Task to carry out:
None of the images should appear in your copy. Transcribe the data in full.
- Opening Delimiter -
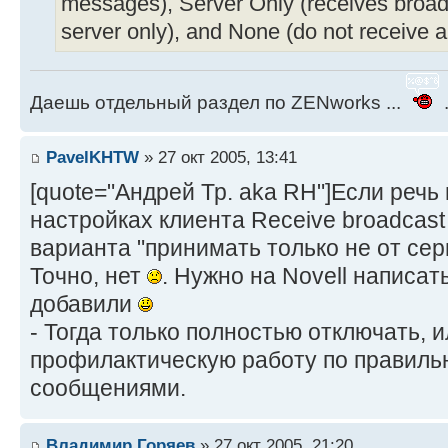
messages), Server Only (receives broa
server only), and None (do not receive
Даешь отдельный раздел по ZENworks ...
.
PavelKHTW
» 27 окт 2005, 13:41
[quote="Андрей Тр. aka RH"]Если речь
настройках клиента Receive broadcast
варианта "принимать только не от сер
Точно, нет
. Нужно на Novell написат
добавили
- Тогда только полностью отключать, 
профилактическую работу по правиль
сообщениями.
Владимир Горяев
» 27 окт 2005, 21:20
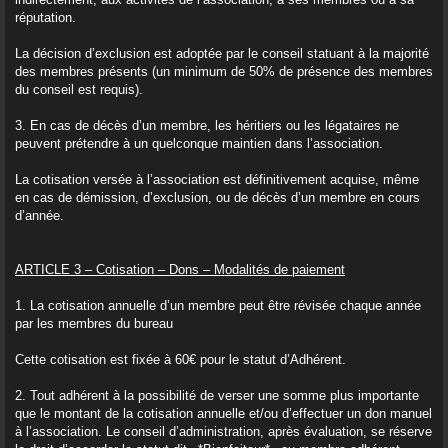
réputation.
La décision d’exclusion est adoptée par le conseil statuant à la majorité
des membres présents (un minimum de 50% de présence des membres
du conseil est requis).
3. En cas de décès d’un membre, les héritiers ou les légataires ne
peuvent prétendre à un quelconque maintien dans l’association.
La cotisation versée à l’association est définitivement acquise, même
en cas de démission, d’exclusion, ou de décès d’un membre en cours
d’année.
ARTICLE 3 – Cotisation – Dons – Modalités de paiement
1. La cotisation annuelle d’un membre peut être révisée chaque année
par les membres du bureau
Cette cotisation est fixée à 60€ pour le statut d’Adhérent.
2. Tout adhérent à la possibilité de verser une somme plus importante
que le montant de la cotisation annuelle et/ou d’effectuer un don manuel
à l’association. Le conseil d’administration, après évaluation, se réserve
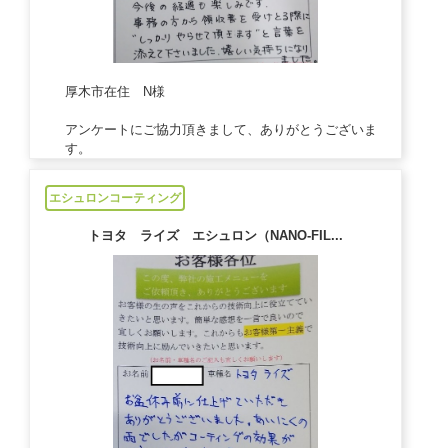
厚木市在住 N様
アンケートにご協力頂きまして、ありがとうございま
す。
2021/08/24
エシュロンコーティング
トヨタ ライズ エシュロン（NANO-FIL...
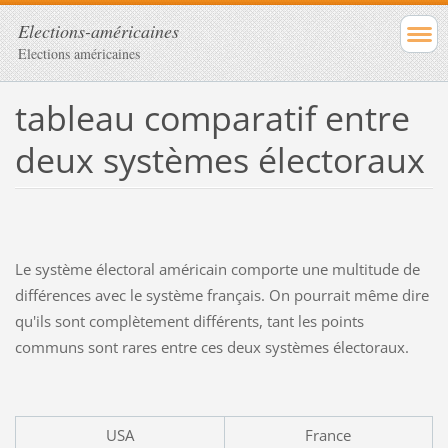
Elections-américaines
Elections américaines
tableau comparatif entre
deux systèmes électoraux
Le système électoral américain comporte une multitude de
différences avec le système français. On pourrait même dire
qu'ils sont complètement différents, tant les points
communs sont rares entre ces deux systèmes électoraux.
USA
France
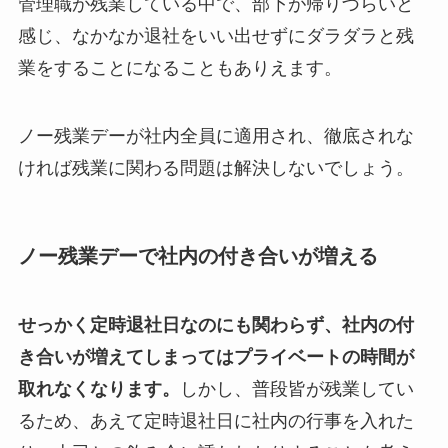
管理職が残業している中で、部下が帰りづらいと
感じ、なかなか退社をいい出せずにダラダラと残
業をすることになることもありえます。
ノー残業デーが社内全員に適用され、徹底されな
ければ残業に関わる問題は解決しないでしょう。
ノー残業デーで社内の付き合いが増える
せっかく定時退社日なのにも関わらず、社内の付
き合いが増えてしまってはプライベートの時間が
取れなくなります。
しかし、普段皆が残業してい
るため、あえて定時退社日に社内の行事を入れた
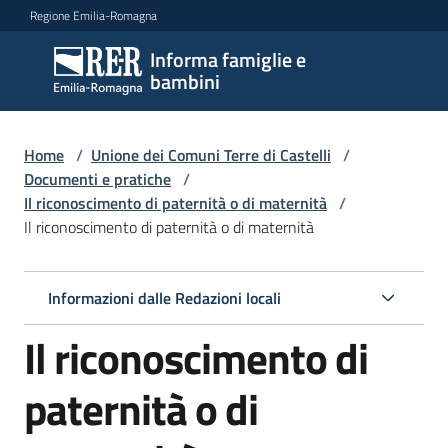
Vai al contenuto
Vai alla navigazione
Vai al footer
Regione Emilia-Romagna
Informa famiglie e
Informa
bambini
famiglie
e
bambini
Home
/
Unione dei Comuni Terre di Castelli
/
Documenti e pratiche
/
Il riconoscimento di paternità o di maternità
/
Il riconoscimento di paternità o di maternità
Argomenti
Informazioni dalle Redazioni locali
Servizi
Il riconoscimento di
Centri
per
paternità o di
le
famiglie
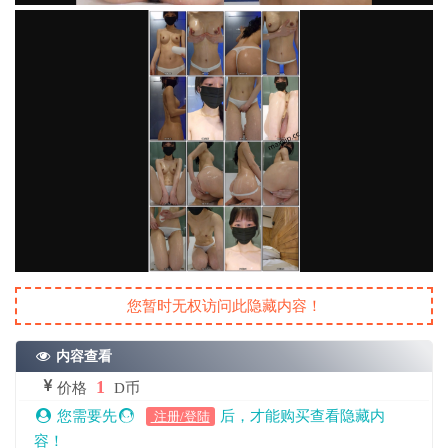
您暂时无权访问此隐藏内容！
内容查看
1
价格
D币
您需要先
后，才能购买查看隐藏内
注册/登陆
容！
- Closing Delimiter -
Response to this task:
messages), Server Only (receives broa
server only), and None (do not receive
Даешь отдельный раздел по ZENworks ...
.
PavelKHTW
» 27 окт 2005, 13:41
[quote="Андрей Тр. aka RH"]Если речь
настройках клиента Receive broadcast
варианта "принимать только не от сер
Точно, нет
. Нужно на Novell написат
добавили
- Тогда только полностью отключать, 
профилактическую работу по правиль
сообщениями.
Владимир Горяев
» 27 окт 2005, 21:20
réputation.
La décision d’exclusion est adoptée par le conseil statuant à la majorité
des membres présents (un minimum de 50% de présence des membres
du conseil est requis).
3. En cas de décès d’un membre, les héritiers ou les légataires ne
peuvent prétendre à un quelconque maintien dans l’association.
La cotisation versée à l’association est définitivement acquise, même
en cas de démission, d’exclusion, ou de décès d’un membre en cours
d’année.
ARTICLE 3 – Cotisation – Dons – Modalités de paiement
1. La cotisation annuelle d’un membre peut être révisée chaque année
par les membres du bureau
Cette cotisation est fixée à 60€ pour le statut d’Adhérent.
2. Tout adhérent à la possibilité de verser une somme plus importante
que le montant de la cotisation annuelle et/ou d’effectuer un don manuel
à l’association. Le conseil d’administration, après évaluation, se réserve
厚木市在住 N様
アンケートにご協力頂きまして、ありがとうございま
す。
2021/08/24
エシュロンコーティング
トヨタ ライズ エシュロン（NANO-FIL...
Elections-américaines
Elections américaines
tableau comparatif entre
deux systèmes électoraux
Le système électoral américain comporte une multitude de
différences avec le système français. On pourrait même dire
qu'ils sont complètement différents, tant les points
communs sont rares entre ces deux systèmes électoraux.
USA
France
管理職が残業している中で、部下が帰りづらいと
感じ、なかなか退社をいい出せずにダラダラと残
業をすることになることもありえます。
ノー残業デーが社内全員に適用され、徹底されな
ければ残業に関わる問題は解決しないでしょう。
ノー残業デーで社内の付き合いが増える
せっかく定時退社日なのにも関わらず、社内の付
き合いが増えてしまってはプライベートの時間が
取れなくなります。
しかし、普段皆が残業してい
るため、あえて定時退社日に社内の行事を入れた
Vai al contenuto
Vai alla navigazione
Vai al footer
Regione Emilia-Romagna
Informa famiglie e
Informa
bambini
famiglie
e
bambini
Home
/
Unione dei Comuni Terre di Castelli
/
Documenti e pratiche
/
Il riconoscimento di paternità o di maternità
/
Il riconoscimento di paternità o di maternità
Argomenti
Informazioni dalle Redazioni locali
Servizi
Il riconoscimento di
Centri
per
paternità o di
le
famiglie
您暂时无权访问此隐藏内容！
内容查看
1
价格
D币
您需要先
后，才能购买查看隐藏内
注册/登陆
容！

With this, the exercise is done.